Здесь было весело. Мы вместе обсуждали всевозможные планы. Все проблемы решали коллективно — кому за что отвечать и как с минимальными потерями выкрутиться из какой-нибудь ситуации. На прошлой неделе, к примеру, Гретхен устроила у себя сходку по поводу почтового ящика. Дело было в том, что мы решили купить почтовый ящик размером побольше. Мэри заказала кучу книг про Амазонку, и почтальон, не сумев просунуть их в дверь, оставил пакет на крыльце, отчего все книги промокли. Ты слышишь, Дэвид? Мы обсуждаем размеры почтового ящика! Вот она, жизнь! Мы решаем, где, как и почем купим почтовый ящик! Мы даже не предполагаем, где его купим и где вообще найти почтовый ящик, который своими размерами устраивал бы всех жильцов. Вот это я понимаю. Такая дискуссия меня вполне устраивала. Тем более что закончилась она вполне справедливым решением: Мэри вносила две доли, а я — ничего. В процессе обсуждения мы пили вино, слушали «Эйр», чисто французскую группу, которая играла сплошную «инструменталку», и саунд у них был такой, что лучше всего слушать под кайфом. «Эйр» была теперь моя любимая группа, хотя Дик относился к ним слегка высокомерно. Этот меломан из музыкальной лавки утверждал, что вокруг полно французского «попа» качеством и получше, так что, если, мол, захотим, он может притащить нам записи.

Но по мне, «Эйр» звучали вполне современно, можно сказать, бездетно и простовато, по мне, и «Эйр» был неплох в сравнении, скажем, с Диланом, который звучал старомодно, женато и перегруженно — это сразу наводило на мысль о родимых пенатах, недавно оставленных мной. Так что если «Эйр» — это Конран, [46]тогда Дилан — это овощная лавка. Грибы, салат-латук, помидоры — дома готовим спагетти болоньезе и тащимся. Только вот меня песни Боба не тащили, не плющили и не колбасили, коли на то пошло.

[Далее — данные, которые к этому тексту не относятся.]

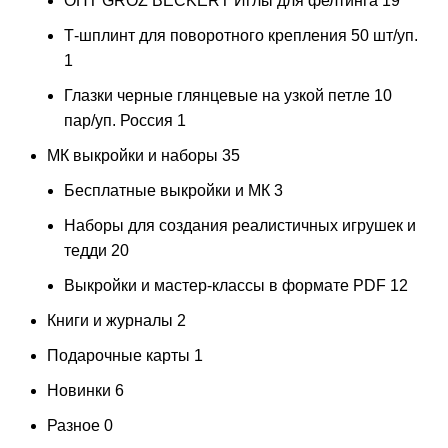
ОПТ GROZ BECKERT Иглы для фелтинга
19
Т-шплинт для поворотного крепления 50 шт/уп.
1
Глазки черные глянцевые на узкой петле 10
пар/уп. Россия
1
МК выкройки и наборы
35
Бесплатные выкройки и МК
3
Наборы для создания реалистичных игрушек и
тедди
20
Выкройки и мастер-классы в формате PDF
12
Книги и журналы
2
Подарочные карты
1
Новинки
6
Разное
0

Вот она, жизнь, какой она должна была быть согласно моим представлениям: клевый музон, белое вино, почтовые ящики и наглухо закупоренная дверь, потому что ты не желаешь присутствия посторонних. В следующий раз мы уговорились обсудить, нужен ли нам консьерж, и я уже заранее прикидываю свои аргументы.

44

Доктор, писательница, пропагандистка здорового образа жизни.

45

Комната, снимаемая на двоих.

46

Дизайнер, мультимиллионер, создатель сети магазинов и ресторанов.